Busy Beavers

I’m an easy sell for books recommended by friends. My Boy Scout pal Bob mentioned that he enjoyed reading Lily Pond by Hope Ryden.  The book, published in 1997, chronicles Ms. Ryden’s four year stint – observing a family of beavers in Harriman State Park in New York.  The book sounded a bit mundane but given my friend’s  recommendation, I found a used copy on Amazon.  When I read the preface by Dr. Jane Goodall, I thought – this could be good.  And it was.  

We are introduced to the species Castor canadensis by meeting a family of beavers (each had a name).  After some preliminary introductions, Ms. Ryden offers a brief history of the aggressive beaver pelt trade two centuries ago.  Beaver pelts made beaver hats and other adornments and thus trapping (with steel jaw leg traps) was uncontrolled.  Beavers were near extinction by the early 1800’s.  As of 1800, the beaver population of the Adirnodacks had been reduced by more than 99%.  And then things slowly got better.  And beavers were given protection.  Fast forward to the mid-1980’s when Ms. Ryden began her four year surveillance.

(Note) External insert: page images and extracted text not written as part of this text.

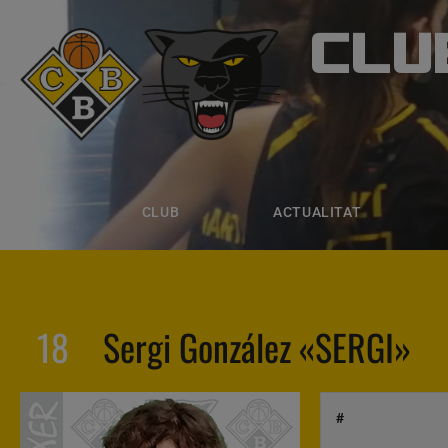
CLU
CLUB B
CLUB
ACTUALITAT
EQUIPS
CLUB
ACTUALITAT
18
Sergi González «SERGI»
#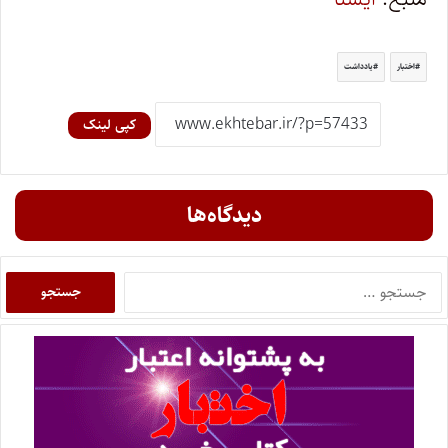
اختبار
یادداشت
کپی لینک
دیدگاه‌ها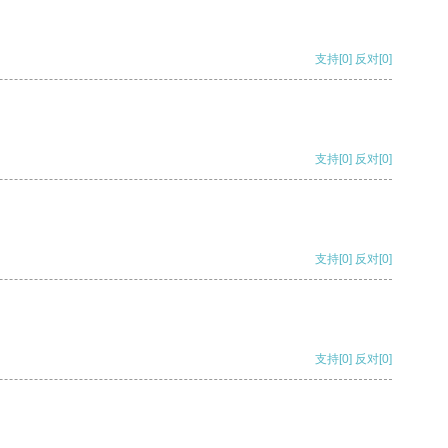
支持
[0]
反对
[0]
支持
[0]
反对
[0]
支持
[0]
反对
[0]
支持
[0]
反对
[0]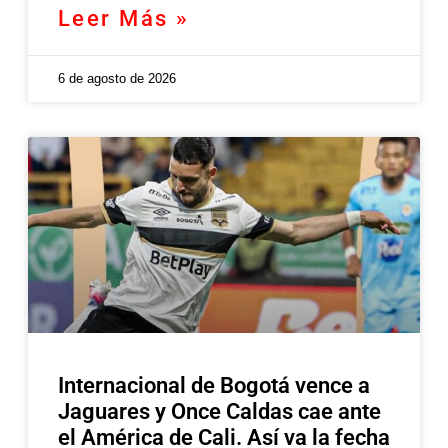
Leer Más »
6 de agosto de 2026
Internacional de Bogotá vence a
Jaguares y Once Caldas cae ante
el América de Cali. Así va la fecha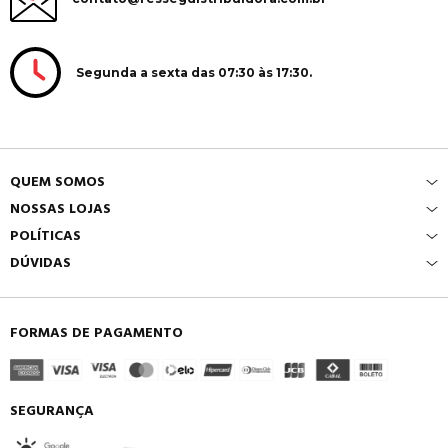
Segunda a sexta das 07:30 às 17:30.
QUEM SOMOS
NOSSAS LOJAS
POLÍTICAS
DÚVIDAS
FORMAS DE PAGAMENTO
SEGURANÇA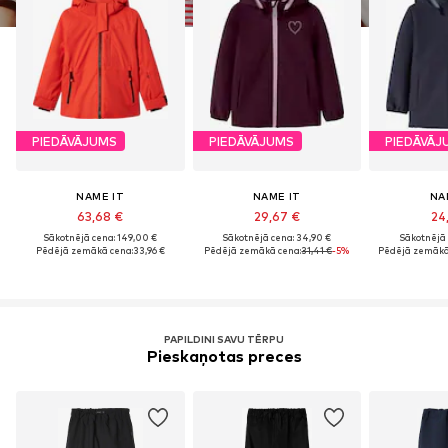
PIEDĀVĀJUMS
PIEDĀVĀJUMS
PIEDĀVĀJ
NAME IT
NAME IT
NA
63,68 €
29,67 €
24
Sākotnējā cena: 149,00 €
Sākotnējā cena: 34,90 €
Sākotnējā 
Pēdējā zemākā cena:
33,96 €
Pēdējā zemākā cena:
31,41 €
-5%
Pēdējā zemākā
PAPILDINI SAVU TĒRPU
Pieskaņotas preces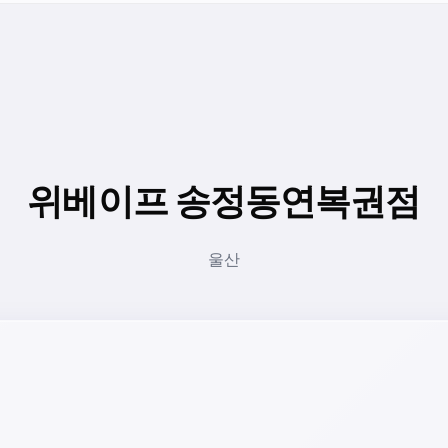
위베이프 송정동연복권점
울산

Winter.  Summer.  Spring.  Fall.  Ms. Ryden observed the growing family of beavers.  She knew them by name – and they knew her.  We see the circle of life.  Joy.  Sadness.  And the occasional humans who try to poach, hurt or destroy.  

If I had it to do over again, I’d probably read Lily Pond in the winter. A more quiet time.  By a fireplace.  The book is gentle.  Compelling.  And thought-provoking.  When I finished the book, I actually felt like I was part of the family.